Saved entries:
—————

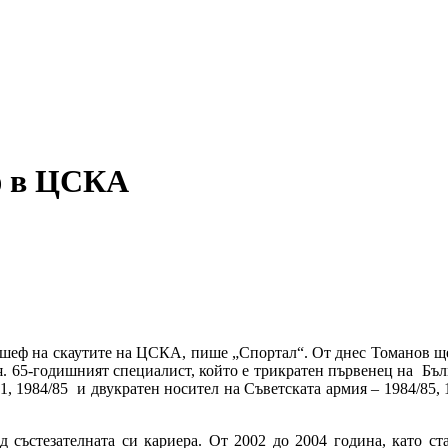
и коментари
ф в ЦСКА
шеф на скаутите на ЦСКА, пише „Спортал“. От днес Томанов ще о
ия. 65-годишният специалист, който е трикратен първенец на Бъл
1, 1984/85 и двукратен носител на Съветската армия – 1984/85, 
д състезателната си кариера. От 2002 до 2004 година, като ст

—————

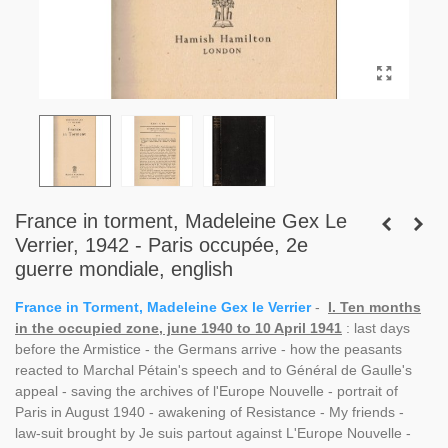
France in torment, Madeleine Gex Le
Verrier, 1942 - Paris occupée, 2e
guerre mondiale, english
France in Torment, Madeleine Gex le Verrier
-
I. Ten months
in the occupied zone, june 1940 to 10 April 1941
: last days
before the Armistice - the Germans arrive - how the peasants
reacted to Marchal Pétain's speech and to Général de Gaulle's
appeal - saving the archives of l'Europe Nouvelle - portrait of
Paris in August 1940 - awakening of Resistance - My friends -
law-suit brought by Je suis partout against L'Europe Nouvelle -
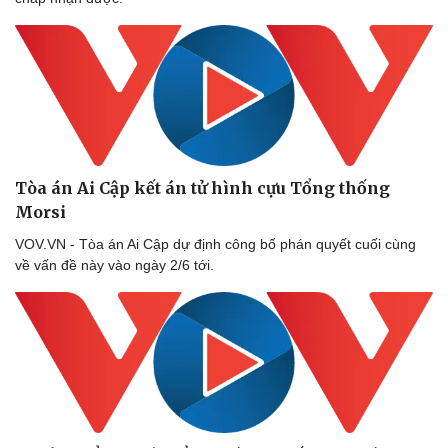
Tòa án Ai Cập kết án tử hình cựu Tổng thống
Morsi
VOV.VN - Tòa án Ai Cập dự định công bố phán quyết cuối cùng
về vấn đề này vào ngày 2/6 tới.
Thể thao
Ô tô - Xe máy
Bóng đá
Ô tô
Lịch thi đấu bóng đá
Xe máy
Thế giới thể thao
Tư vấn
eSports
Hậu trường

—————

• [Goal of the exercise]: Transcribe the records above exactly, beginning at the line that contains "и коментари" and ending with the line that contains "д състезателната си", both included, and nothing else.

• [Solution to this exercise]:
и коментари
ф в ЦСКА
шеф на скаутите на ЦСКА, пише „Спортал“. От днес Томанов ще о
ия. 65-годишният специалист, който е трикратен първенец на Бъл
1, 1984/85 и двукратен носител на Съветската армия – 1984/85, 
д състезателната си кариера. От 2002 до 2004 година, като ст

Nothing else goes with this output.